» Exercise requirements
The whole listing should come back exactly as written, except for the pictures.

» Exercise data
--------------------
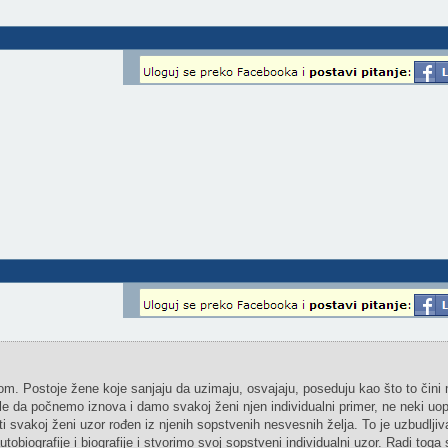
. Postoje žene koje sanjaju da uzimaju, osvajaju, poseduju kao što to čini
 da počnemo iznova i damo svakoj ženi njen individualni primer, ne neki uop
iti svakoj ženi uzor rođen iz njenih sopstvenih nesvesnih želja. To je uzbudlji
utobiografije i biografije i stvorimo svoj sopstveni individualni uzor. Radi toga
--------------------
» Exercise answer
. Postoje žene koje sanjaju da uzimaju, osvajaju, poseduju kao što to čini
 da počnemo iznova i damo svakoj ženi njen individualni primer, ne neki uop
iti svakoj ženi uzor rođen iz njenih sopstvenih nesvesnih želja. To je uzbudlji
utobiografije i biografije i stvorimo svoj sopstveni individualni uzor. Radi toga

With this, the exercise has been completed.